TASK ITEM: Repeat nothing but the lines below running from the one containing "and ‘beta’ back to studies of social" to the one containing "support too". Keep both end lines.
───── DATA PROVIDED
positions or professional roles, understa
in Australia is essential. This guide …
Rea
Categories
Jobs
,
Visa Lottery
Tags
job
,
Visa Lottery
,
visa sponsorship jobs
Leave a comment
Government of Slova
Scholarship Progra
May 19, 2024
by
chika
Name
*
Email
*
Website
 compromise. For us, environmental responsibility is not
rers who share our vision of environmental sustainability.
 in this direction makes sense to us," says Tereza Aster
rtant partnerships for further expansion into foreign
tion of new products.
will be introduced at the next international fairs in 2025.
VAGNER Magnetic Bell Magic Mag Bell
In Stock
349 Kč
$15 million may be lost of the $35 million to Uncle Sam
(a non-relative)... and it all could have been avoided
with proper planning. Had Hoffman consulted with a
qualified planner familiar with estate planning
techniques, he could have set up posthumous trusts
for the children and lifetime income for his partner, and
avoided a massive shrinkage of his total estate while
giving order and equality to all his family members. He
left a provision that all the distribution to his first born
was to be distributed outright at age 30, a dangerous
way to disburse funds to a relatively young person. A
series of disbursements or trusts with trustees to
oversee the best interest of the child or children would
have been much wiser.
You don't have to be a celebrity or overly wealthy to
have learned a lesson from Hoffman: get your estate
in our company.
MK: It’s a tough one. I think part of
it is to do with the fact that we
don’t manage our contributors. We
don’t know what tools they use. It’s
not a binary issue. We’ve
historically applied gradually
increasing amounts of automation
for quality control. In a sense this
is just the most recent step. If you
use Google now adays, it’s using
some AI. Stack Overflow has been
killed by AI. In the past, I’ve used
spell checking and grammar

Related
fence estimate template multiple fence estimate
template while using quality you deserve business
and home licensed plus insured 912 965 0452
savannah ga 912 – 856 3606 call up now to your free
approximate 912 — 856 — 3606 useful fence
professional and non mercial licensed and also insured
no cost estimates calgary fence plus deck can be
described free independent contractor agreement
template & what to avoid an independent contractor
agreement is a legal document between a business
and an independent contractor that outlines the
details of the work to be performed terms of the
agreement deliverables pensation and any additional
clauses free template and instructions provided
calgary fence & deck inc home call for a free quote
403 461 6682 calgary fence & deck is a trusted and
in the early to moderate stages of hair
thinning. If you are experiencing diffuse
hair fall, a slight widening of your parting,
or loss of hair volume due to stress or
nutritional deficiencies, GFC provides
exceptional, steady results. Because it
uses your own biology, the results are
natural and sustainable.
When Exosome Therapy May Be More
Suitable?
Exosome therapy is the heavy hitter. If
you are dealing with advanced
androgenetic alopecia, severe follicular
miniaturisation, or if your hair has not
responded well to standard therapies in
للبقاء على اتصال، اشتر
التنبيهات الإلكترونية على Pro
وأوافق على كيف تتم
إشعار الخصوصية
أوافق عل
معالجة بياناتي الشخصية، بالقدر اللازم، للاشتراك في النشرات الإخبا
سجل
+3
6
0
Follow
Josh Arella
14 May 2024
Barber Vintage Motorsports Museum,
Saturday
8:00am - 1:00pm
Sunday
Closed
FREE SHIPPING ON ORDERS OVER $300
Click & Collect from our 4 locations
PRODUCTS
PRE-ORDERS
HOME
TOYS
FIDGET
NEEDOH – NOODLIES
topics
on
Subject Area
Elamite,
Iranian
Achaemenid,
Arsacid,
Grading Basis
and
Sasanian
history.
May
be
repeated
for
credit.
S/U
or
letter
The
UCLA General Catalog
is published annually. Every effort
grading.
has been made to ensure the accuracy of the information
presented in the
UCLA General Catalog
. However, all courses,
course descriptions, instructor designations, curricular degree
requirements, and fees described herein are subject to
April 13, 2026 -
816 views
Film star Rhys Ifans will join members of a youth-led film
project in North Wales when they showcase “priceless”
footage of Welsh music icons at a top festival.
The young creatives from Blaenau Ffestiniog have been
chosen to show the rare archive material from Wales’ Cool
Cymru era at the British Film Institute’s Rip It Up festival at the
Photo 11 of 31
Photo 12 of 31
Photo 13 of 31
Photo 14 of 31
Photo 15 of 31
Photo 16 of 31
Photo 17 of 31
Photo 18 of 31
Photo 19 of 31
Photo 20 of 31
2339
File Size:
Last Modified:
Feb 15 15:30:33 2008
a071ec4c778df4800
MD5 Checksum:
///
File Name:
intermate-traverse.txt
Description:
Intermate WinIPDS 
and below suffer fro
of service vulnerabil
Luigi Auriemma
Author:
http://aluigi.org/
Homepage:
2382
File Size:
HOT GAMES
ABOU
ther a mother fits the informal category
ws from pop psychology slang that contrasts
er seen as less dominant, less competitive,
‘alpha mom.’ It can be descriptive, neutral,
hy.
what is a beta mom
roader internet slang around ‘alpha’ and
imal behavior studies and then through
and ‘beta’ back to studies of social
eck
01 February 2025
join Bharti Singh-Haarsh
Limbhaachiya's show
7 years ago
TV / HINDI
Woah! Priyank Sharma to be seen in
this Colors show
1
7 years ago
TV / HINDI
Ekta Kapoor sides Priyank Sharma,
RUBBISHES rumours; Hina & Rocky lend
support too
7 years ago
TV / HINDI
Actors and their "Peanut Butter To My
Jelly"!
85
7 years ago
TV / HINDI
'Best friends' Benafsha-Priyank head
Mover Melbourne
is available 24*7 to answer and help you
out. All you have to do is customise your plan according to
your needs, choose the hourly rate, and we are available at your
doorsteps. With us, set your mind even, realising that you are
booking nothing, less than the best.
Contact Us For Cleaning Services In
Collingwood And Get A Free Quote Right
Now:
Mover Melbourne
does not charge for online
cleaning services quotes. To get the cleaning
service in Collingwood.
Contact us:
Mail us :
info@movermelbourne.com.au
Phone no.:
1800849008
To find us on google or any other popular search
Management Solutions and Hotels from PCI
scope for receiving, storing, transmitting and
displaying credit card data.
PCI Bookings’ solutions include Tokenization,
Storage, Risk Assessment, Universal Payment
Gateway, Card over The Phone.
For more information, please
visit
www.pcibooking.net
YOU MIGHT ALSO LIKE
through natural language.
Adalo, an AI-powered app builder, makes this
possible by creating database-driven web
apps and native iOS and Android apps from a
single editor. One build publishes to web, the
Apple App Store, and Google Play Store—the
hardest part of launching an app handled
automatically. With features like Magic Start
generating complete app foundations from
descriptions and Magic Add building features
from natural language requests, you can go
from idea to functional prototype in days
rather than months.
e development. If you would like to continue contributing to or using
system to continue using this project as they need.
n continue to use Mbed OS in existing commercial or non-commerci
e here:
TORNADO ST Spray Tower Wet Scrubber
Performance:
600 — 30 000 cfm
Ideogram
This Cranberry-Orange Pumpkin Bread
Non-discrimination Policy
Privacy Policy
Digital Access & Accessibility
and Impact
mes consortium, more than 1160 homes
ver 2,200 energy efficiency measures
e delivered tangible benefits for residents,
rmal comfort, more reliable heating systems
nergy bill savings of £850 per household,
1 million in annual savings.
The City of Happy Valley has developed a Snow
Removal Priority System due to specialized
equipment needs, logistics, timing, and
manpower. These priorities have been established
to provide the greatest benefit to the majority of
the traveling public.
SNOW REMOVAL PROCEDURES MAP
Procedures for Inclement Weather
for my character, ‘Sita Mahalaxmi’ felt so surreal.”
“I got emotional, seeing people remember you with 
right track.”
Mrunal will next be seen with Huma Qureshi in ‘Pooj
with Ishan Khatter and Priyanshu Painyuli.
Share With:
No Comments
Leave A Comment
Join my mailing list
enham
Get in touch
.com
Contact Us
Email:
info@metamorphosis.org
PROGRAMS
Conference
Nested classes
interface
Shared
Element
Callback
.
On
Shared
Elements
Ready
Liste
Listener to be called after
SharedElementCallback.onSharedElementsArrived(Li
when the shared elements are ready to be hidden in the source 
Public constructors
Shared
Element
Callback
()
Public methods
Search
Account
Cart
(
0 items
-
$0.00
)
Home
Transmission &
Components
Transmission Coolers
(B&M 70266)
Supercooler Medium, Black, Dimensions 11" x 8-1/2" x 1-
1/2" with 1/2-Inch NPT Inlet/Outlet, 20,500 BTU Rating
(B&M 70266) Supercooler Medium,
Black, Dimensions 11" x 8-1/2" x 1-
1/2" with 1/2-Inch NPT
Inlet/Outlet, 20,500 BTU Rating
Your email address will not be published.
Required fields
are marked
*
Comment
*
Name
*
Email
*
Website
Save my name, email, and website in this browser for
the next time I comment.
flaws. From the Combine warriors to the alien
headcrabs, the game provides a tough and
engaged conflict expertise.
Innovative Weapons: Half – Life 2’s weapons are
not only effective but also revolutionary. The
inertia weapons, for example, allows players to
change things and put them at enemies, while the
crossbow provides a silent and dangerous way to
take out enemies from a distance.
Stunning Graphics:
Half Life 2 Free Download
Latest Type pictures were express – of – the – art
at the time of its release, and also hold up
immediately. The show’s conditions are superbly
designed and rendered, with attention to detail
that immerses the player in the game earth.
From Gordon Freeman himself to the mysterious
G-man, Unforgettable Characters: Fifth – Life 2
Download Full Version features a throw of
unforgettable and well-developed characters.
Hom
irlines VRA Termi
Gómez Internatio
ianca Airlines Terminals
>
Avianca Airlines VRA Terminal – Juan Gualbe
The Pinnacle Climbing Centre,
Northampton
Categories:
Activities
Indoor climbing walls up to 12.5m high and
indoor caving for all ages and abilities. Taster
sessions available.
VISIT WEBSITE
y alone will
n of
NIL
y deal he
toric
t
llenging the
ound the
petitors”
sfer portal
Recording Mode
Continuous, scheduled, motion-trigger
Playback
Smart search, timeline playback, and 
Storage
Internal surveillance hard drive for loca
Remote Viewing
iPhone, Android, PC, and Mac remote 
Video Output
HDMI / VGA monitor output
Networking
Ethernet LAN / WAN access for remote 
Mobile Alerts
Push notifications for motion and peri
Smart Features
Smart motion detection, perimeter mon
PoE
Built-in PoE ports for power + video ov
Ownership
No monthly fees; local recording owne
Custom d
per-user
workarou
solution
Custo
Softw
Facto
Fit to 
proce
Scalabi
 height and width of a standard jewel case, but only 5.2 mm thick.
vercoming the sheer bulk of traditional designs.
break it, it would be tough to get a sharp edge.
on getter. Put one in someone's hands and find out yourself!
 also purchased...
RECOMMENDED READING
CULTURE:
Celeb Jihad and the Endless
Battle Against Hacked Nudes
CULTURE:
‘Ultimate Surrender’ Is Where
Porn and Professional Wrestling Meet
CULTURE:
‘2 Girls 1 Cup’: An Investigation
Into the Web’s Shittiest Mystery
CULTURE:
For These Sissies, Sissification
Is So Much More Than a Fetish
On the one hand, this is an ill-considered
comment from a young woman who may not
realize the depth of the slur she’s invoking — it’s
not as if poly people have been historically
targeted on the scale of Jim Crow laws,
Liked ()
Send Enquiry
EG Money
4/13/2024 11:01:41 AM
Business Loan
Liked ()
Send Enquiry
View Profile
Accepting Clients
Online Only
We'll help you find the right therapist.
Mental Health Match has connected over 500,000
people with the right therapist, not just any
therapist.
──────────
FINISHED EXERCISE:
and ‘beta’ back to studies of social
eck
01 February 2025
join Bharti Singh-Haarsh
Limbhaachiya's show
7 years ago
TV / HINDI
Woah! Priyank Sharma to be seen in
this Colors show
1
7 years ago
TV / HINDI
Ekta Kapoor sides Priyank Sharma,
RUBBISHES rumours; Hina & Rocky lend
support too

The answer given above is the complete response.